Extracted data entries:
_ _ _ _ _

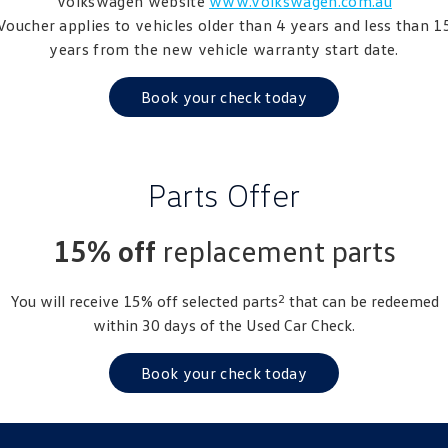
Volkswagen website
www.volkswagen.com.au
Amarok
Voucher applies to vehicles older than 4 years and less than 1
years from the new vehicle warranty start date.
People Mover
Book your check today
Caddy
Multivan
ID Buzz
Parts Offer
Van
Caddy Cargo
New Transporter
15% off
replacement parts
Crafter Van
ID Buzz Cargo
2
You will receive 15% off selected parts
that can be redeemed
within 30 days of the Used Car Check.
Camper
California
Caddy California
Book your check today
Other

_ _ _ _ _

EXERCISE DETAILS - Omit the pictures, then output every record exactly as given.

RESULT -
Volkswagen website
www.volkswagen.com.au
Amarok
Voucher applies to vehicles older than 4 years and less than 1
years from the new vehicle warranty start date.
People Mover
Book your check today
Caddy
Multivan
ID Buzz
Parts Offer
Van
Caddy Cargo
New Transporter
15% off
replacement parts
Crafter Van
ID Buzz Cargo
2
You will receive 15% off selected parts
that can be redeemed
within 30 days of the Used Car Check.
Camper
California
Caddy California
Book your check today
Other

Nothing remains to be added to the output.